Pour beaucoup d’entreprises, être repérée par les moteurs de recherche sans payer reste un mystère qui représente pourtant 30 % du volume global d’acquisition de trafic en ligne. De nombreuses agences se sont positionnées sur ce créneau en proposant des prestations de conseil pour les y aider, tandis que quelques start-up ont décidé d’attaquer ce problème à travers des outils d’automatisation.
C’est le cas notamment de Botify, une pépite tricolore qui réalise désormais 60 % de son chiffre d’affaires aux Etats-Unis, et qui vient de lever 55 millions de dollars (série C) avec InfraVia, Bpifrance et ses investisseurs historiques.
Avec ce nouveau financement, qui inclut une petite partie de secondaire (non précisée par les dirigeants), Botify se fixe comme objectif de réaliser 100 millions de dollars de chiffre d’affaires. Cette frontière, néanmoins encore lointaine, est un cap important pour toutes les entreprises de SaaS (software as a service) dont les valorisations se sont envolées ces dernières années grâce à la prévisibilité de leurs revenus.
Un schéma prisé des investisseurs américains qu’Adrien Menard, cofondateur et PDG n’a pourtant pas souhaité retenir dans ce tour de table : « J’ai toujours considéré comme étant une chance le fait de pouvoir démarrer une entreprise en France. Nous avons bénéficié de subventions et nous avons pu mettre un pied aux Etats-Unis il y a cinq ans grâce à Impact, le programme d’accompagnement de Business France et Bpifrance. Nous avons été sollicités par des fonds américains, mais nous avons refusé principalement à cause des liens que nous avions tissé avec les nouveaux investisseurs qui nous accompagnent. »
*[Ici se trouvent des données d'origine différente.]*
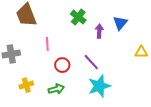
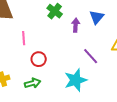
purple line: (91, 62) -> (91, 56), moved

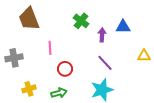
blue triangle: (97, 17) -> (123, 27), turned 49
purple line: (91, 56) -> (105, 63), moved

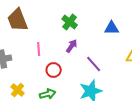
purple arrow: (102, 35) -> (72, 46), moved, turned 32
yellow cross: (29, 89) -> (18, 90), turned -32

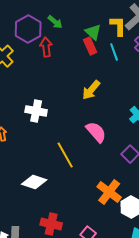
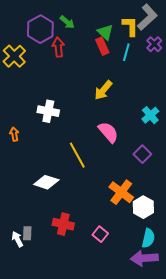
cyan line: (114, 52) -> (126, 52), turned 36

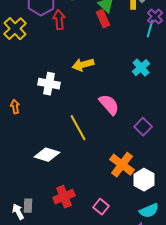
cyan line: (126, 52) -> (150, 29), moved
yellow arrow: (103, 90) -> (83, 65), moved, turned 35
cyan cross: (150, 115) -> (141, 68), moved
red cross: (63, 224) -> (64, 197), turned -35
cyan semicircle: (148, 238) -> (149, 211), turned 54

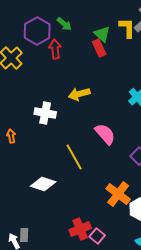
red cross: (64, 197) -> (80, 229), moved

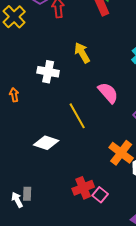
yellow arrow: (79, 94) -> (82, 53), turned 75

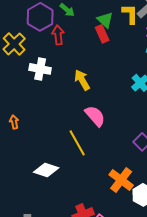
white cross: (48, 72) -> (40, 69), moved
pink semicircle: (108, 93) -> (95, 116), moved

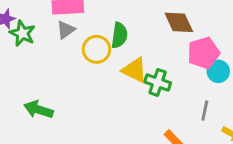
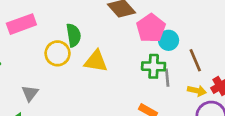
gray triangle: (66, 30) -> (30, 93), moved
green cross: (158, 82) -> (154, 66), moved

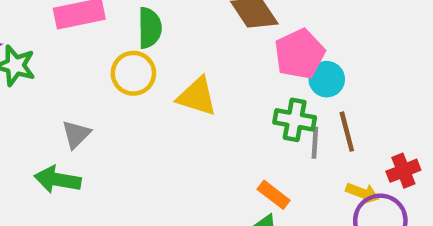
green semicircle: (74, 35) -> (150, 28), moved
brown line: (195, 60) -> (347, 132), moved
yellow arrow: (197, 91) -> (362, 193), moved

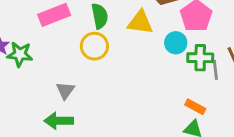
cyan circle: (327, 79) -> (176, 43), moved
yellow triangle: (197, 96) -> (140, 22), moved

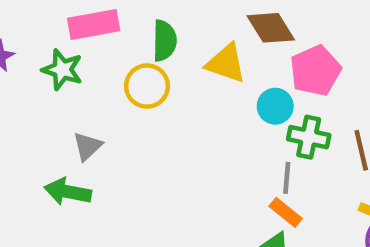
green star: (20, 54) -> (62, 70), moved
gray line: (215, 70) -> (287, 178), moved

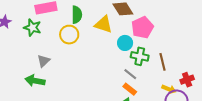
gray line: (287, 178) -> (130, 74), turned -56

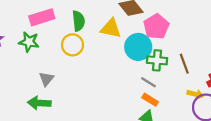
cyan circle: (125, 43) -> (138, 47), size x1.5

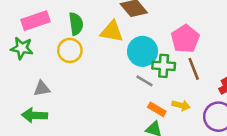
pink pentagon: (156, 27) -> (185, 39), moved
gray triangle: (46, 79) -> (42, 89), turned 42
gray line: (149, 82) -> (145, 81), moved
yellow arrow: (195, 94) -> (181, 105), moved

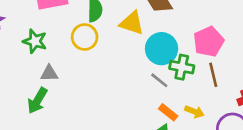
green star: (22, 48) -> (35, 41), moved
green arrow: (34, 115) -> (37, 101), turned -70

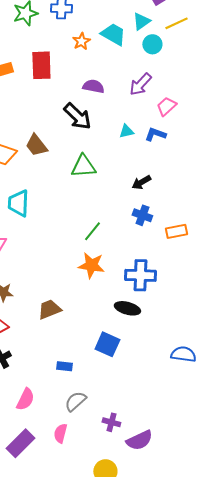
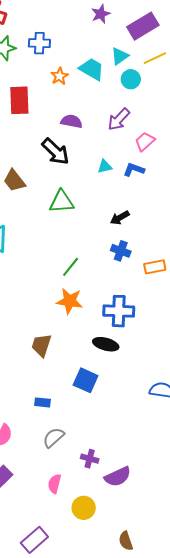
brown trapezoid: (49, 309) -> (41, 345), moved, turned -50
pink semicircle: (60, 433) -> (54, 484), moved

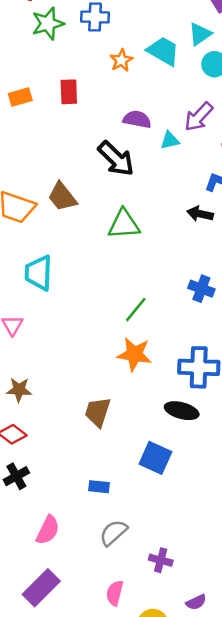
red rectangle: (19, 100) -> (69, 92), size x0.7
cyan triangle: (105, 167) -> (170, 140), moved
black arrow: (120, 218) -> (200, 214), moved, turned 42
purple semicircle: (118, 477) -> (196, 602), moved, size x0.6

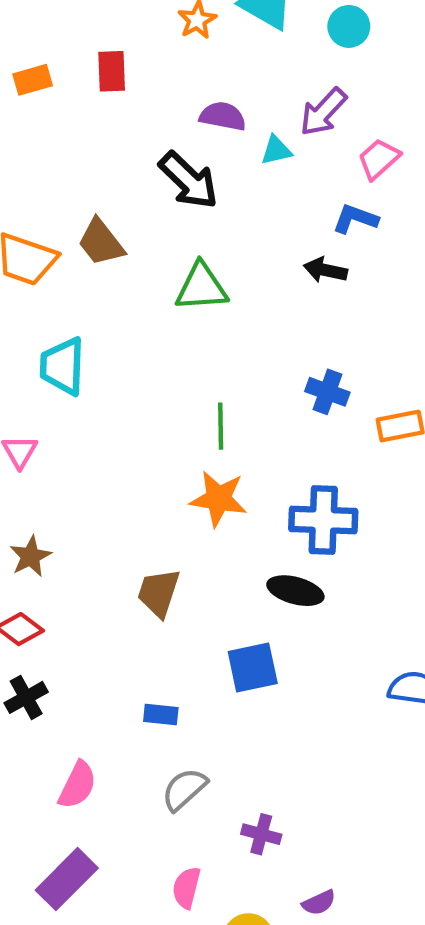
green line: (136, 310) -> (221, 426), turned -40
brown star: (19, 390) -> (30, 556), turned -30
blue square: (155, 458) -> (253, 668), turned -36

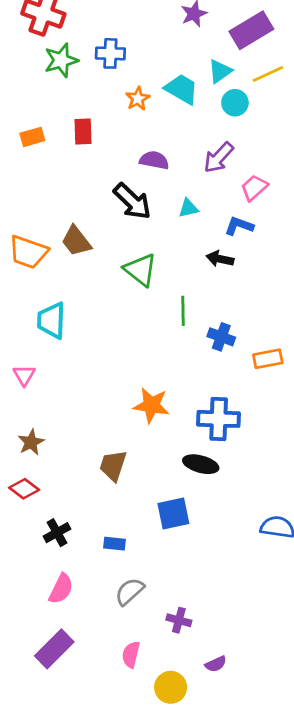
cyan triangle: (276, 150) -> (188, 208), moved
green triangle: (201, 287) -> (140, 270), turned 42
green line: (221, 426) -> (183, 311), moved
black cross: (26, 697) -> (57, 533), moved

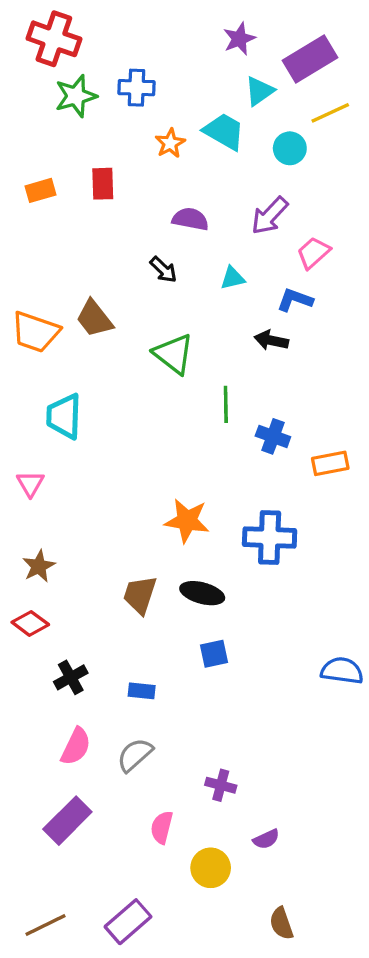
cyan triangle: (220, 71) -> (259, 91), moved
black arrow: (132, 201) -> (163, 270), size x0.6
black ellipse: (201, 464) -> (202, 593), moved
blue square: (173, 513) -> (214, 654), size x0.7
gray semicircle: (130, 591) -> (135, 755), moved

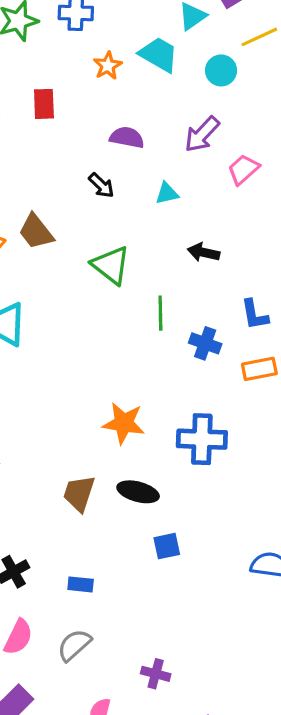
blue L-shape: (295, 300) -> (255, 315), moved, turned -120
blue square: (214, 654) -> (167, 546), moved

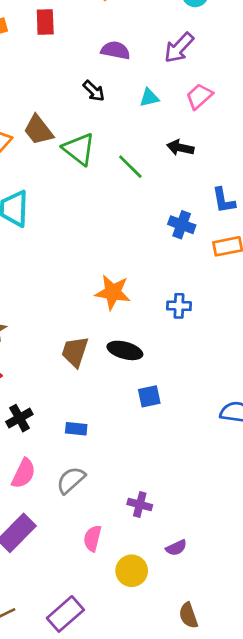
pink trapezoid: (243, 169) -> (199, 96), moved
green triangle: (111, 265) -> (79, 149), moved
green line: (160, 313) -> (130, 167), moved, turned -44
blue cross: (202, 439) -> (179, 306), size x0.6

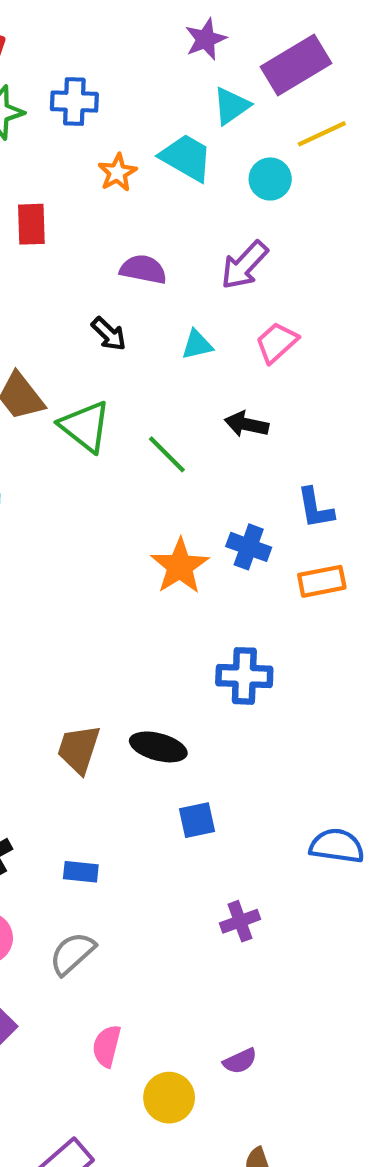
orange star: (113, 292) -> (180, 566), moved, turned 30
blue cross: (179, 306) -> (244, 676), size x1.4
purple cross: (140, 505) -> (240, 921), moved, turned -35

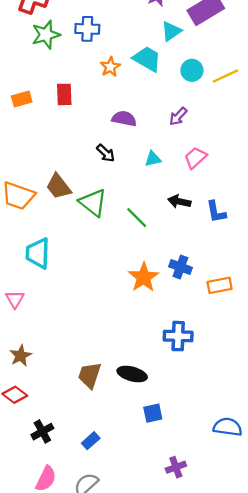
yellow line: (322, 134) -> (225, 76), moved
purple arrow: (244, 265) -> (178, 116), size x0.7
blue L-shape: (315, 508) -> (216, 212), moved
blue rectangle: (81, 872) -> (91, 441), turned -48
Mais pourquoi les VC portent-ils autant d’attention à cette jeune pousse qui grandit discrètement au point de sortir de l’indice French Tech 120 l’an passé ? Son marché, pour commencer, est d’une taille colossale. La recherche organique (faire ressortir un site plutôt qu’un autre dans les moteurs de recherche suite à une requête) était de 47,5 milliards de dollars l’an passé, selon StatCounter.
Sa croissance annuelle de 20 % a largement été portée par la crise du Covid-19, qui a forcé les e-commerçants et les marchands traditionnels à se poser plus sérieusement la question du SEO (optimisation du référencement naturel), explique Nicolas Herschtel, d’InfraVia : « Cette période a créé un momentum car toutes les marques ont souhaité acquérir plus de trafic. Et lorsque vous êtes une entreprise d’une certaine taille, ce sont des millions de pages d’un site qui sont concernées et l’on ne peut pas le faire à la main. »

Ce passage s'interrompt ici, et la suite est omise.